I COMME… INTENDANCE

« Mon chéri, je suis désolée mais nous devons aller au Ministère… Pour t'enregistrer. »

Cette phrase avait été prononcée quelques heures auparavant. Remus n'était pas idiot. Il savait bien ce que ça voulait dire. Depuis quelques jours, ses parents n'étaient plus les mêmes. Enfin ils n'étaient plus les mêmes depuis des mois, à vrai dire. Depuis l'accident. Sa mère avait beaucoup pleuré, crié, elle avait invectivé son père à un moment aussi, tandis que Remus n'avait pas très bien compris ce qui se passait.

Tout ce dont il se souvenait, c'était de cette horrible bête dont la mâchoire broyait sa chair, de son souffle fétide sur elle et de son rire diabolique en disant qu'elle l'avait contaminé et qu'il portait à présent sa malédiction. Et effectivement, si le petit garçon n'avait pas très bien compris ce qui lui arrivait, il était suffisamment grand pour comprendre que c'était grave.

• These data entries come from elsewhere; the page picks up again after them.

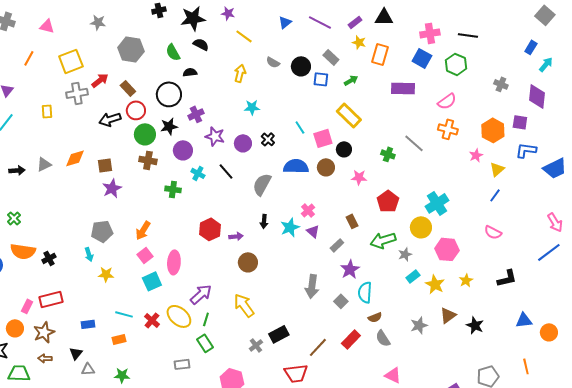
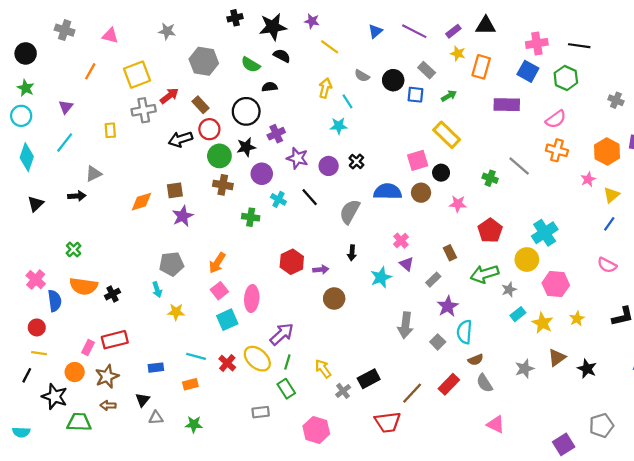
green semicircle: (173, 52) -> (251, 65), turned -30
cyan line: (300, 127) -> (348, 101), moved
orange diamond: (75, 158) -> (141, 202), moved
gray triangle: (44, 164) -> (94, 174), moved
cyan star: (290, 227) -> (381, 277), moved
yellow arrow: (244, 305) -> (323, 369), moved, size x0.7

Ses parents l'avaient retiré de l'école, en disant qu'il ne pourrait plus jamais y retourner et qu'il ne fallait plus jamais qu'il côtoie d'autres enfants. Les soirs de pleine lune, il ressentait des douleurs atroces, intenses, et il ne se sentait plus lui. Quand il se réveillait finalement de son cauchemar, il était ensanglanté, il avait mal partout et il n'avait qu'une envie : se glisser dans la jupe de sa mère pour qu'elle le rassure enfin.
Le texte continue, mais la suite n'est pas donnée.